It was a party that I didn’t want to go to. Taylor asked me to go to a party but I also just found out that Belly was bringing Conrad to the prom and I was super bummed and didn’t want to go. Taylor knew that I’ve had a thing for Conrad and she promised to never tell Belly.
“You can’t just sit in your room, crying while you watch ‘My Girl’, it’s not good for you. So, get ready and I’ll be there in 20 minutes.”
So I got ready and let’s just say I got extremely drunk. I normally never drink so all the alcohol I consumed hit hard.
“That’s it, I’m calling B-belly and telling her how she i-is annoying.”
“Y/n, don’t-“
“Dialled.

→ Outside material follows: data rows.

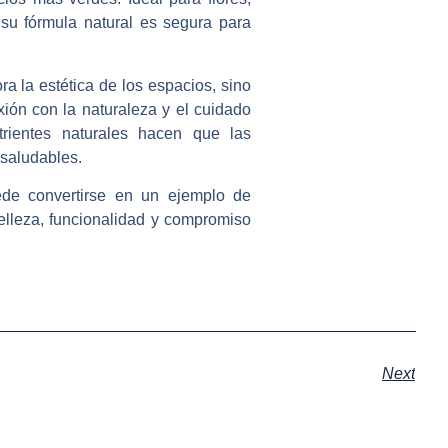
, su fórmula natural es segura para
a la estética de los espacios, sino
ión con la naturaleza y el cuidado
rientes naturales hacen que las
 saludables.
de convertirse en un ejemplo de
elleza, funcionalidad y compromiso
Next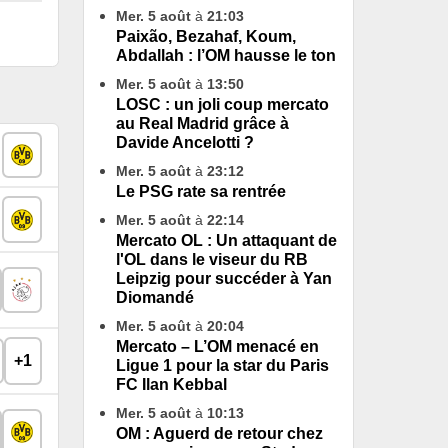
Mer. 5 août
à
21:03
Paixão, Bezahaf, Koum,
Abdallah : l’OM hausse le ton
Mer. 5 août
à
13:50
LOSC : un joli coup mercato
au Real Madrid grâce à
Davide Ancelotti ?
Mer. 5 août
à
23:12
Le PSG rate sa rentrée
Mer. 5 août
à
22:14
Mercato OL : Un attaquant de
l'OL dans le viseur du RB
Leipzig pour succéder à Yan
Diomandé
Mer. 5 août
à
20:04
Mercato – L’OM menacé en
+1
Ligue 1 pour la star du Paris
FC Ilan Kebbal
Mer. 5 août
à
10:13
OM : Aguerd de retour chez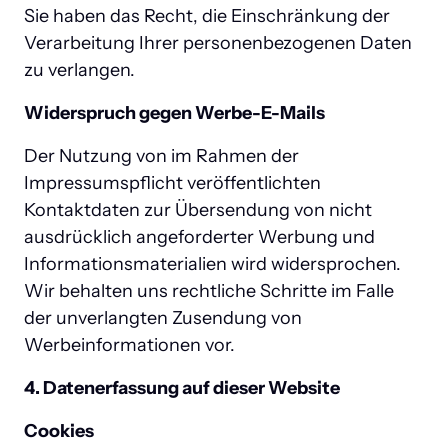
Sie haben das Recht, die Einschränkung der 
Verarbeitung Ihrer personenbezogenen Daten 
zu verlangen.
Widerspruch gegen Werbe-E-Mails 
Der Nutzung von im Rahmen der 
Impressumspflicht veröffentlichten 
Kontaktdaten zur Übersendung von nicht 
ausdrücklich angeforderter Werbung und 
Informationsmaterialien wird widersprochen. 
Wir behalten uns rechtliche Schritte im Falle 
der unverlangten Zusendung von 
Werbeinformationen vor.
4. Datenerfassung auf dieser Website
Cookies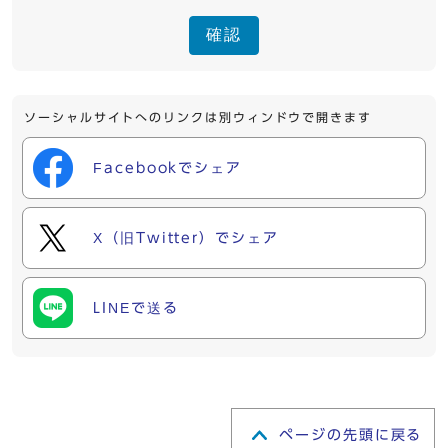
確認
ソーシャルサイトへのリンクは別ウィンドウで開きます
Facebookでシェア
X（旧Twitter）でシェア
LINEで送る
ページの先頭に戻る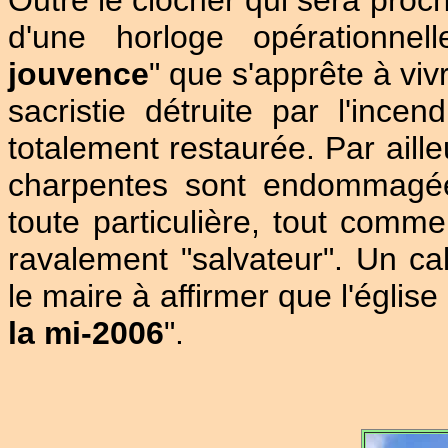
Outre le clocher qui sera proc
d'une horloge opérationnell
jouvence
" que s'apprête à viv
sacristie détruite par l'ince
totalement restaurée. Par aille
charpentes sont endommagées 
toute particulière, tout comme
ravalement "salvateur". Un ca
le maire à affirmer que l'église 
la mi-2006
".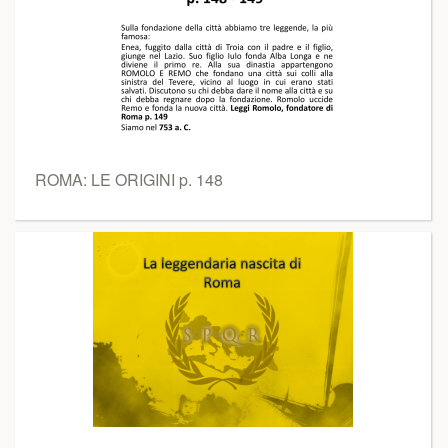
ROMA: LE ORIGINI p. 148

Go back to Milo.”
“Hey, y/n/n.” the other side of the phone said
“Listen Belly, you win ok!?”
“No, y/n, it’s Con-“
“You can have anything you want! Anything. I just want Conrad.”
I was sobbing at this point.
“I miss him. I know you are with him but I love him so much Bells. I wish that he chose me over you. I-I know that’s a shitty thing to say but I’ve wanted him my whole life. I just want Conrad,Belly, please. I’m begging you.”
With that I hung up the phone. What I didn’t register was that it was Conrad. I thought it was Belly. We never talked about the incident after and I thought it was just because she didn’t care what I wanted which made me resent her more.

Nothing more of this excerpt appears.